Mikhailovich sighed, pulled on his moustache, packed his fat briefcase and got out, leaving Pete, once again, with nothing to do. His mother seemed to be spending all her time at the embassy these days, Lena was out on some mysterious job assignment she'd tell him nothing about, the phone was silent, and basically, Pete had to admit that he missed Alexei, his rich and powerful cellmate with his James Bond videos.


So the phone rang.


"Allo? Pete Singer?" the voice was loud, female and possessed of a decent English pronunciation.


"This is he."


"Hi. I'm a friend of Alexei's, yes?"


"Yes."


"You owe him a favor, yes?"


"Yes. I suppose."


"OK. Do you own a suit?"


"Yes."


"Put on the suit, pack a bag and come and check into the National Hotel. Your suite has been prepaid. We'll get in touch." Click.


Pete had the idea that Mikhailovich would not approve of this adventure, and this made him all the more happy to go ahead.

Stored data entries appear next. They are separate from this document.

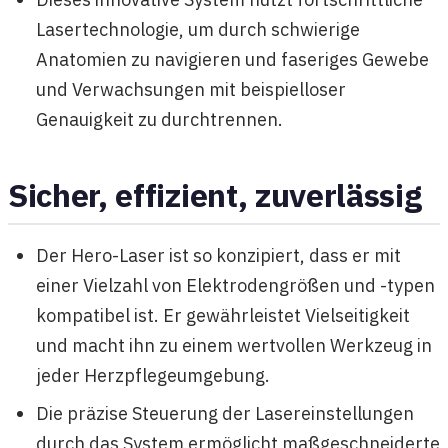
Lasertechnologie, um durch schwierige
Anatomien zu navigieren und faseriges Gewebe
und Verwachsungen mit beispielloser
Genauigkeit zu durchtrennen.
Sicher, effizient, zuverlässig
Der Hero-Laser ist so konzipiert, dass er mit
einer Vielzahl von Elektrodengrößen und -typen
kompatibel ist. Er gewährleistet Vielseitigkeit
und macht ihn zu einem wertvollen Werkzeug in
jeder Herzpflegeumgebung.
Die präzise Steuerung der Lasereinstellungen
durch das System ermöglicht maßgeschneiderte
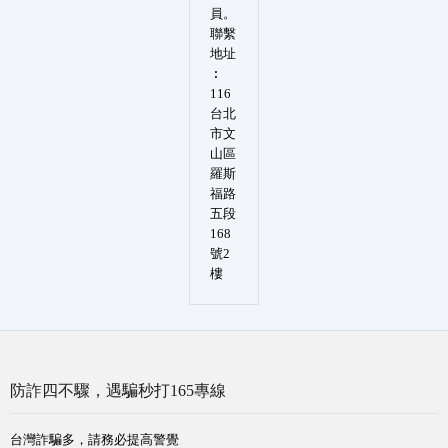
員。
聯繫
地址
︰
116
台北
市文
山區
羅斯
福路
五段
168
號2
樓
防詐四不驟，遇騙秒打165專線
台灣詐騙多，請務必提高警覺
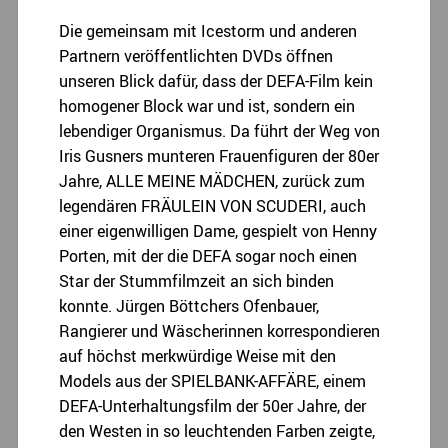
Die gemeinsam mit Icestorm und anderen
Partnern veröffentlichten DVDs öffnen
unseren Blick dafür, dass der DEFA-Film kein
homogener Block war und ist, sondern ein
lebendiger Organismus. Da führt der Weg von
Iris Gusners munteren Frauenfiguren der 80er
Jahre, ALLE MEINE MÄDCHEN, zurück zum
legendären FRÄULEIN VON SCUDERI, auch
einer eigenwilligen Dame, gespielt von Henny
Porten, mit der die DEFA sogar noch einen
Star der Stummfilmzeit an sich binden
konnte. Jürgen Böttchers Ofenbauer,
Rangierer und Wäscherinnen korrespondieren
auf höchst merkwürdige Weise mit den
Models aus der SPIELBANK-AFFÄRE, einem
DEFA-Unterhaltungsfilm der 50er Jahre, der
den Westen in so leuchtenden Farben zeigte,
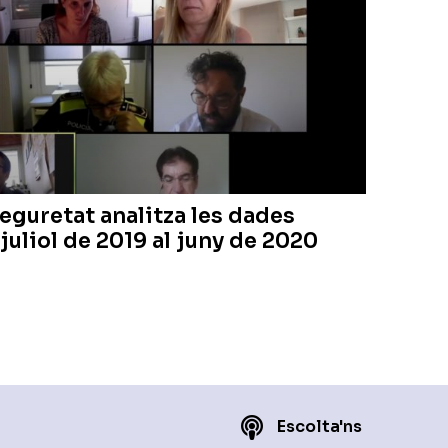
eguretat analitza les dades
juliol de 2019 al juny de 2020
Escolta'ns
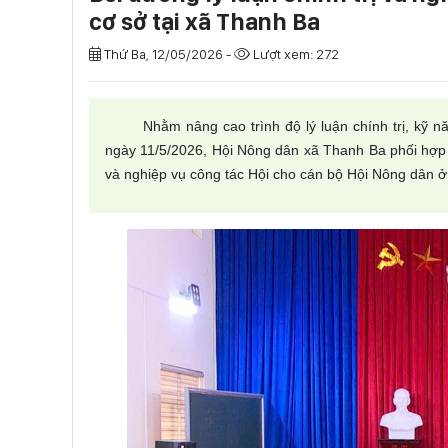
cơ sở tại xã Thanh Ba
Thứ Ba, 12/05/2026 -
Lượt xem: 272
Nhằm nâng cao trình độ lý luận chính trị, kỹ 
ngày 11/5/2026, Hội Nông dân xã Thanh Ba phối hợp v
và nghiệp vụ công tác Hội cho cán bộ Hội Nông dân ở 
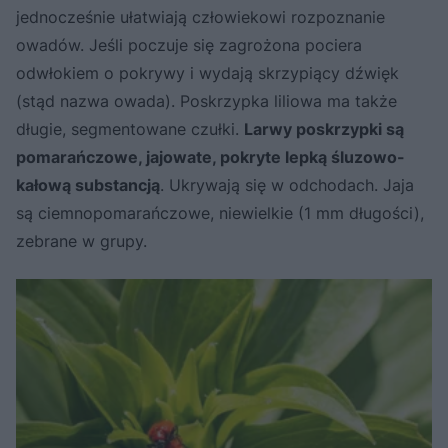
jednocześnie ułatwiają człowiekowi rozpoznanie
owadów. Jeśli poczuje się zagrożona pociera
odwłokiem o pokrywy i wydają skrzypiący dźwięk
(stąd nazwa owada). Poskrzypka liliowa ma także
długie, segmentowane czułki.
Larwy poskrzypki są
pomarańczowe, jajowate, pokryte lepką śluzowo-
kałową substancją
. Ukrywają się w odchodach. Jaja
są ciemnopomarańczowe, niewielkie (1 mm długości),
zebrane w grupy.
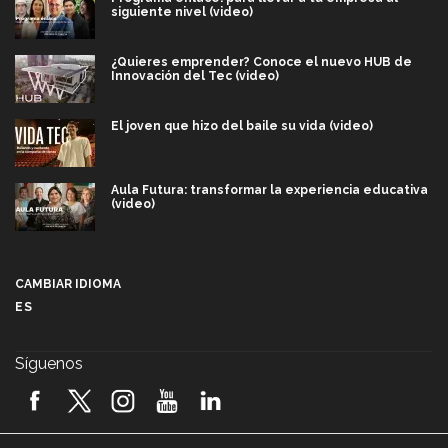
siguiente nivel (video)
¿Quieres emprender? Conoce el nuevo HUB de
Innovación del Tec (video)
El joven que hizo del baile su vida (video)
Aula Futura: transformar la experiencia educativa
(video)
Más que un festival cultural: así es la magia de
VIBRART 2026 (video)
CAMBIAR IDIOMA
ES
Javier Guzmán: investigación con impacto social
(video)
Síguenos
¡México, en el top del mundial de robótica FIRST
2026! (video)
Vida Tec: Pasión, disciplina y básquetbol, con Gael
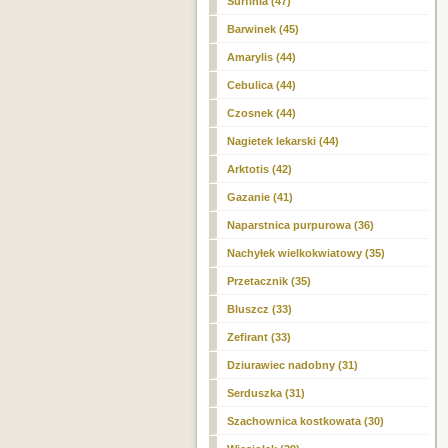
Surfinia (47)
Barwinek (45)
Amarylis (44)
Cebulica (44)
Czosnek (44)
Nagietek lekarski (44)
Arktotis (42)
Gazanie (41)
Naparstnica purpurowa (36)
Nachyłek wielkokwiatowy (35)
Przetacznik (35)
Bluszcz (33)
Zefirant (33)
Dziurawiec nadobny (31)
Serduszka (31)
Szachownica kostkowata (30)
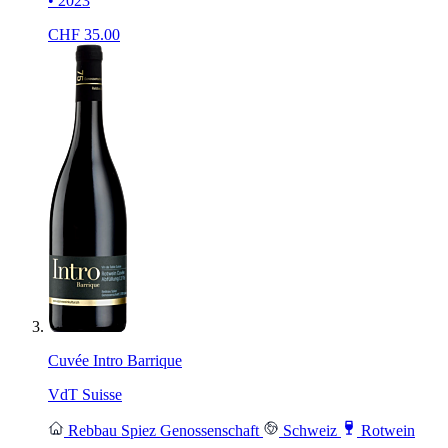
• 2023
CHF
35.00
Cuvée Intro Barrique
VdT Suisse
Rebbau Spiez Genossenschaft
Schweiz
Rotwein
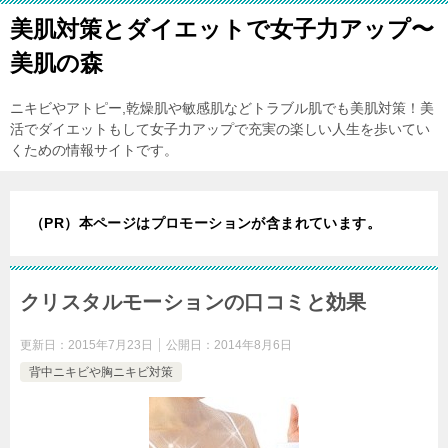
美肌対策とダイエットで女子力アップ〜
美肌の森
ニキビやアトピー,乾燥肌や敏感肌などトラブル肌でも美肌対策！美
活でダイエットもして女子力アップで充実の楽しい人生を歩いてい
くための情報サイトです。
（PR）本ページはプロモーションが含まれています。
クリスタルモーションの口コミと効果
更新日：
2015年7月23日
公開日：
2014年8月6日
背中ニキビや胸ニキビ対策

He got dressed, brushed and cologned, and about 20 minutes later, Samsonite carry-on in hand, he was on his way to the National. It's a good thing Moscow drivers cannot be fazed by anything, including a dressed-up foreigner with luggage hailing a car in Novokosino to travel to the National.


Pete had been in his suite for about 40 minutes now, and he was feeling a bit restless. He'd forgotten to bring a book. He turned the TV off and on and kept returning to the window to stare out at Red Square, feeling, not so deep inside, that the sight of it might inspire another insightful editorial, which would convince Mikhailovich once and for all. The phone rang.


"Allo? Mr. Singer? Your interpreter is here."


"Could you have her come up?" Pete responded, thinking, for some reason, that his interpreter was Lena.


A tall woman in a smart business suit appeared in his room a minute later. She first busied herself with transferring the contents of her rather large purse into the safe, which Pete hadn't even noticed. Then she sat down and finally addressed him.


"My name is Tanya, and I'm your interpreter. You're a venture capitalist from America, and you'll be having a lot of business meetings with both foreigners and Russians, mostly older men, heads of companies. At first I'd like you to go downstairs to greet them." She paused, looking at him, it seemed, for the first time since she entered. "You'll be needing another suit. And tie. And what's that cologne you're wearing?"